Mam nadzieję, że City wygra. Szkoda tej akcji Barrego
@arsenal2395
A chcesz tego? ; )
Bardzo dobry meczyk, wynik tak samo ;)
Uff... wreszcie przerwa. Narazie wynik nie jest zły, bo przewaga ani by nie zmalała, ani nie wzrosła. ; )

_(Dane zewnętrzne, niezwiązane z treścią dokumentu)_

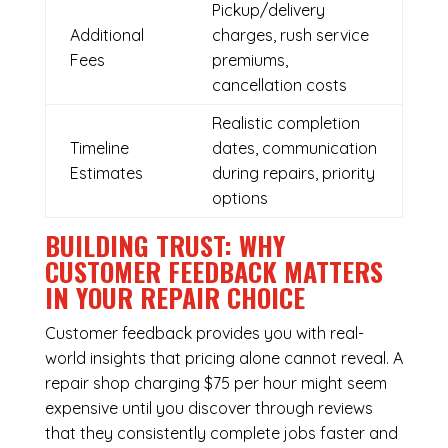
Pickup/delivery
Additional
charges, rush service
Fees
premiums,
cancellation costs
Realistic completion
Timeline
dates, communication
Estimates
during repairs, priority
options
BUILDING TRUST: WHY
CUSTOMER FEEDBACK MATTERS
IN YOUR REPAIR CHOICE
Customer feedback provides you with real-
world insights that pricing alone cannot reveal. A
repair shop charging $75 per hour might seem
expensive until you discover through reviews
that they consistently complete jobs faster and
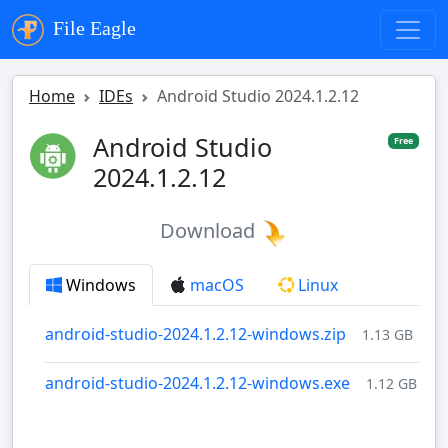
File Eagle
Home
IDEs
Android Studio 2024.1.2.12
Android Studio
Free
2024.1.2.12
Download
Windows
macOS
Linux
android-studio-2024.1.2.12-windows.zip
1.13 GB
android-studio-2024.1.2.12-windows.exe
1.12 GB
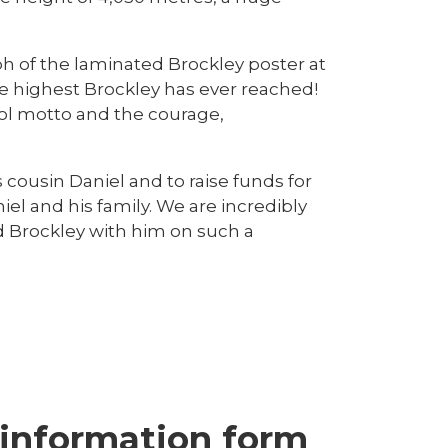
ph of the laminated Brockley poster at
e highest Brockley has ever reached!
ool motto and the courage,
ousin Daniel and to raise funds for
l and his family. We are incredibly
d Brockley with him on such a
 information form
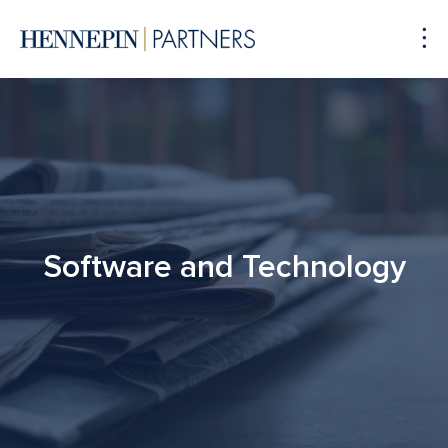
To
Me
Software and Technology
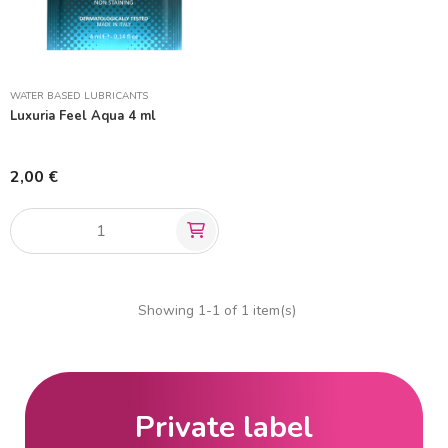
WATER BASED LUBRICANTS
Luxuria Feel Aqua 4 ml
2,00 €
Showing 1-1 of 1 item(s)
Private label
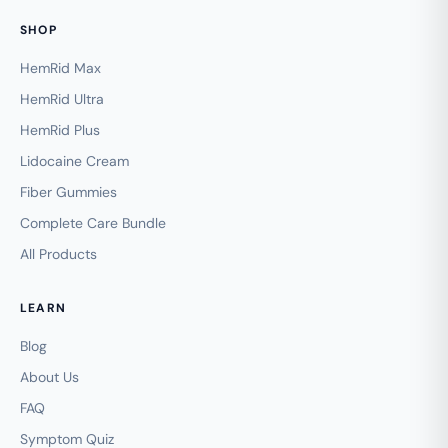
SHOP
HemRid Max
HemRid Ultra
HemRid Plus
Lidocaine Cream
Fiber Gummies
Complete Care Bundle
All Products
LEARN
Blog
About Us
FAQ
Symptom Quiz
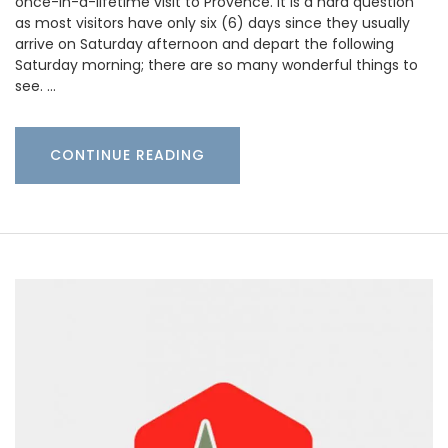
once-in-a-lifetime visit to Provence. It is a hard question
as most visitors have only six (6) days since they usually
arrive on Saturday afternoon and depart the following
Saturday morning; there are so many wonderful things to
see. …
CONTINUE READING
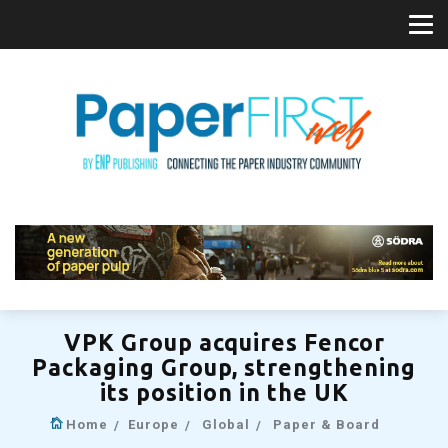
VPK Group acquires Fencor
Packaging Group, strengthening
its position in the UK
Home
Europe
Global
Paper & Board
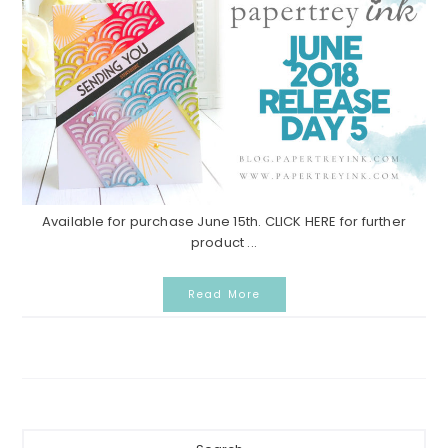
Available for purchase June 15th. CLICK HERE for further
product ...
Read More
Primary
Search...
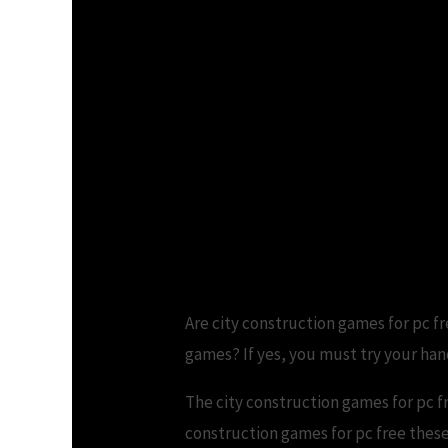
Are city construction games for pc fr
games? If yes, you must try your han
The city construction games for pc f
construction games for pc free these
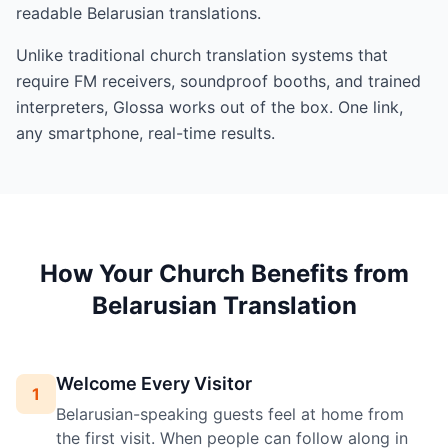
readable Belarusian translations.
Unlike traditional church translation systems that
require FM receivers, soundproof booths, and trained
interpreters, Glossa works out of the box. One link,
any smartphone, real-time results.
How Your Church Benefits from
Belarusian Translation
Welcome Every Visitor
1
Belarusian-speaking guests feel at home from
the first visit. When people can follow along in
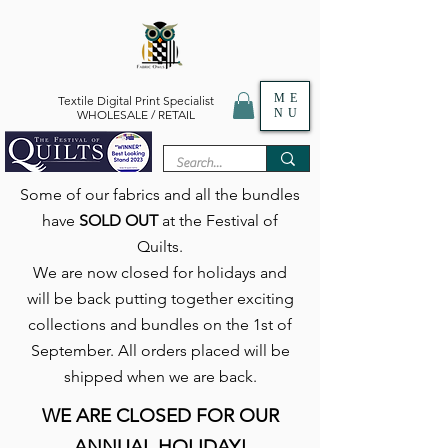
ME
Textile Digital Print Specialist
NU
WHOLESALE / RETAIL
Some of our fabrics and all the bundles
have
SOLD OUT
at the Festival of
Quilts.
We are now closed for holidays and
will be back putting together exciting
collections and bundles on the 1st of
September. All orders placed will be
shipped when we are back.
WE ARE CLOSED FOR OUR
ANNUAL HOLIDAY!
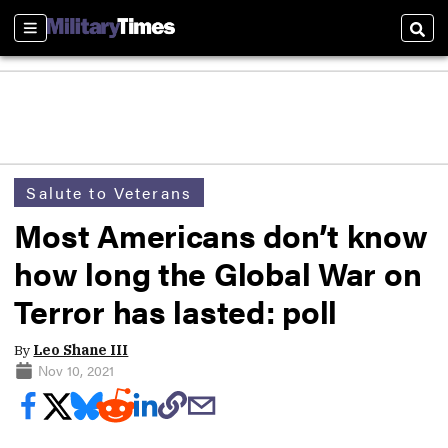
Sections
Sear
Salute to Veterans
Most Americans don’t know
how long the Global War on
Terror has lasted: poll
By
Leo Shane III
Nov 10, 2021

A moze jak nie awansujemy do lm to bedzie koniec wengera bo pierwszy raz za jego kadencji by sie takie cos zdazylo
kurde DAWAĆ MC I AV przynajmniej na remisy
Przerwa NU - City.
a Newc gra na czas
KFC ciśnie niestety :(
GDYBY NIE SANTON to gol by był gol dla MC
Jak to nie wpadło to mi chyba matka będzie musiała opowiadać..
kanonierosll
Belhanda jest młodszy. Ale za to Hernanes to kawał twardego skubańca i nie miałby trudności z adaptacją w Premier League. Do tego ma znakomity strzał z dystansu, fenomenalnie wykonuje stałe fragmenty gry i nie robi mu różnicy czy strzela prawą nogą czy lewą. A o Hernanesa nie walczy raczej tyle klubów co o Belhandę, więc transfer wydawałby się prawdopodobny.

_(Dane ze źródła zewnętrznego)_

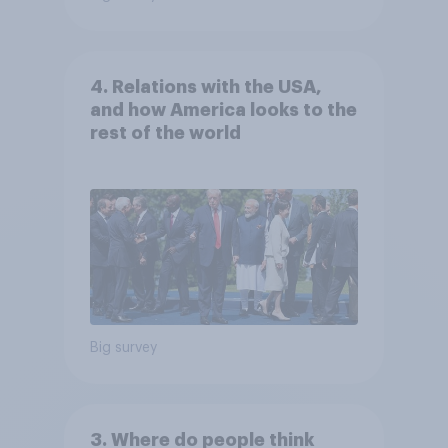
4. Relations with the USA,
and how America looks to the
rest of the world
Big survey
3. Where do people think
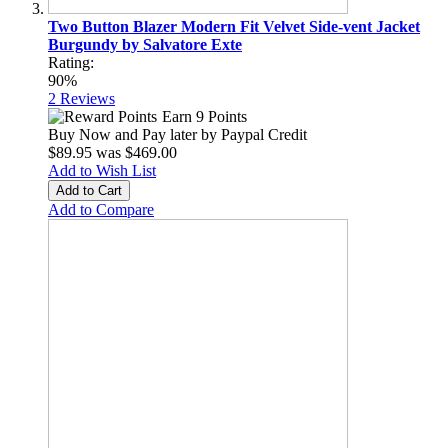
Two Button Blazer Modern Fit Velvet Side-vent Jacket
Burgundy by Salvatore Exte
Rating:
90%
2
Reviews
Earn 9 Points
Buy Now and Pay later by
Paypal Credit
$89.95
was
$469.00
Add to Wish List
Add to Cart
Add to Compare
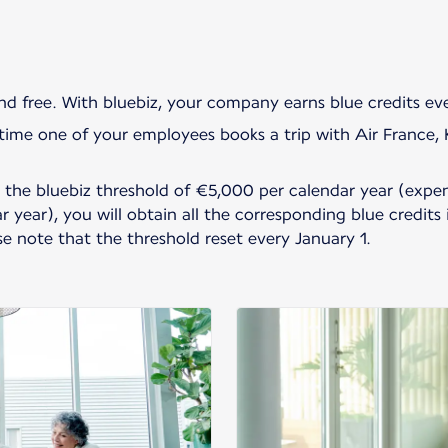
and free. With bluebiz, your company earns blue credits e
ime one of your employees books a trip with Air France, KL
he bluebiz threshold of €5,000 per calendar year (expen
 year), you will obtain all the corresponding blue credits
ase note that the threshold reset every January 1.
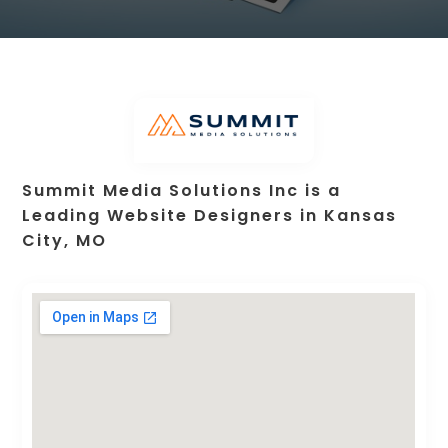
Summit Media Solutions Inc is a
Leading Website Designers in Kansas
City, MO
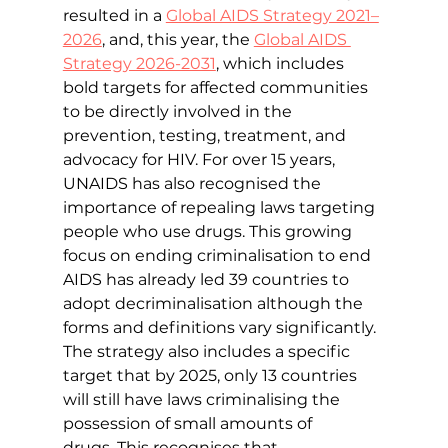
resulted in a 
Global AIDS Strategy 2021–
2026
, 
and, this year, the 
Global AIDS 
Strategy 2026-2031
, 
which includes 
bold targets for affected communities 
to be directly involved in the 
prevention, testing, treatment, and 
advocacy for HIV. For over 15 years, 
UNAIDS has also recognised the 
importance of repealing laws targeting 
people who use drugs. This growing 
focus on ending criminalisation to end 
AIDS has already led 
39 countries to 
adopt decriminalisation although the 
forms and definitions vary significantly. 
The strategy also includes a specific 
target that by 2025, only 13 countries 
will still have laws criminalising the 
possession of small amounts of 
drugs.
This recognises that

kapitlany mecz, nie sadzicie? wizytowka PML
mysle że widowisko godne finalu CL
Fulham 1:0
ale blisko MC 2 STRZAŁY AJ
Co się tam działo ?? Kurde strzelcie coś City .
KURNA!!!!!!!!!!!!! ;(
Doping dobry, ale jak pokazali zblizenie na trybuny po faulu Yaya to wygladali jakby chcieli go zabić na miejscu
MC I AV do boju do boju
Co jak co, ale doping na St James Park jest naprawdę dobry..

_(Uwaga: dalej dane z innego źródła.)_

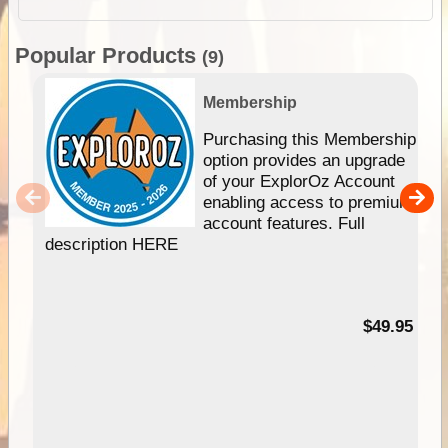
Popular Products
(9)
Membership
Purchasing this Membership
option provides an upgrade
of your ExplorOz Account
enabling access to premium
account features. Full
description HERE
$49.95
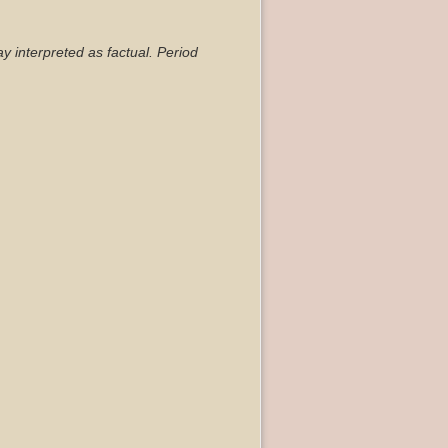
ay interpreted as factual. Period
Back to top
Backlinks
Old revisions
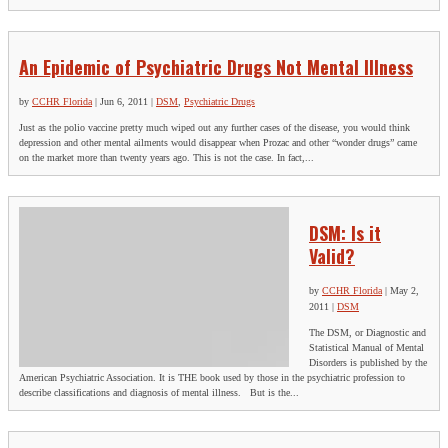
An Epidemic of Psychiatric Drugs Not Mental Illness
by
CCHR Florida
|
Jun 6, 2011
|
DSM
,
Psychiatric Drugs
Just as the polio vaccine pretty much wiped out any further cases of the disease, you would think
depression and other mental ailments would disappear when Prozac and other “wonder drugs” came
on the market more than twenty years ago. This is not the case. In fact,...
DSM: Is it
Valid?
by
CCHR Florida
|
May 2,
2011
|
DSM
The DSM, or Diagnostic and
Statistical Manual of Mental
Disorders is published by the
American Psychiatric Association. It is THE book used by those in the psychiatric profession to
describe classifications and diagnosis of mental illness. But is the...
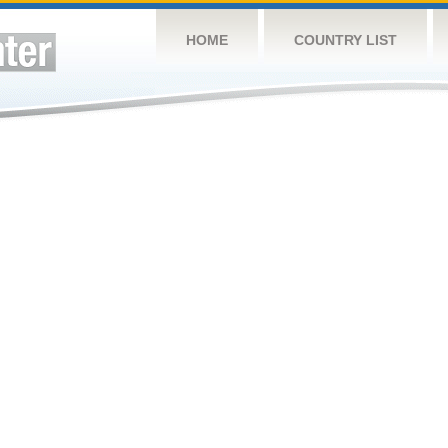
HOME
COUNTRY LIST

Jaka dzicz na trybunach w N'castle.
Prawie jak Stoke
Ale Webb dzisiaj źle nie sędziuje.
boje sie że to Newcastle u siebie będzie groźne do końca sezonu, $iti nic nie gra nie zdobędą mistrzostwa, obstawiam remis 1-1
NU przycisnęło. :(
Go go Man City.
Go go A. Villa.
Boss22
asssportsnet.com/p/stream1.html
Dzisiaj mnie te drużyny przyprawią o palpitację serca... ;(
Wolę Belhande od Hernanesa
Hazard...
to jaki klub wybierze Hazard to jedna sprawa, inna czy w ogule Wenger zlozy mu propozycje, przypuszczam ze Wenger chcialby Hazarda, nie sadze by jakikolwiek klub pogardzilby nim
problem jednak w tym, ze nie wiadomo czy klub zgodzi sie wydac takie pieniadze na jednego zawodnika, jestescie pewni ze Wenger je dostanie? ja nie, majac tak wielu pilkarzy ktorych obowiazuja kontrakty, to nie jest prosta sprawa sprowadzic "gwiazde" do klubu, Hazard musialby pewnie miec zagwarantowane miejsce w skladzie, no chyba nikt w to nie watpi, raczej nie przyjdzie siedziec sobie na lawce, no a Afc nie zrobi przypuszczam najdrozszeo transferu od lat, zeby siedzial na lawce... wiec co wtedy z Gervinho, Aoc, Ryo, Lansburym, Walcottem, co z Podolskim ktory przychodzi grac, ewidentnie bedzie to lewe skrzydlo, bo raczej Rvp ktory dostanie najwyzszy pewnie kontrakt w klubie, nie po to by siedziec na lawce...co z Bendtnerem, Chamakhiem ktory juz nie dostaje szans, a ocenianie jego przydatnosci wchodzacego na ostatnie kilka minut, kiedy druzyna przez 70min nie potrafi nic zrobic, jjest nie wporzadku..., to samo tyczy sie Parka, co z mlodym obiecujacym Coqe, wracajacym po kontuzji Frimpongiem, Ramsey ostro krytykowany mlody kapitan Walii, tez ma potencjal, tez musi grac, powroci Wilschere, Diaby..., nadal ktos jeszcze wierzy ze Arsene sprowadzi Hazarda? ja bardziej uwierze ze zagra dla Spurs, a nie tylko przeciez oni chcieliby go u siebie, i nie tylko Anglia..., oczywiscie wszystko jest mozliwe, ale Wengera i zarzad czeka wiele trudnych decyzji, jesli chcieliby wkoncu realnie wzmocnic sklad, i z walki o tytuly, zaczac je zdobywac, bo mozna kupic Hazarda, mozna kupic Mville, Podolskiego,Vertonghena, miec wkoncu sklad ktorym mozna by rotowac, lawke z ktorej wstaja pilkarze ktorzy sa w stanie odmienic losy meczow, jest to troche marnotractwo, na ktore Arsenal sie nie godzil, ale chyba musialby zeby wkoncu cos zdobyc.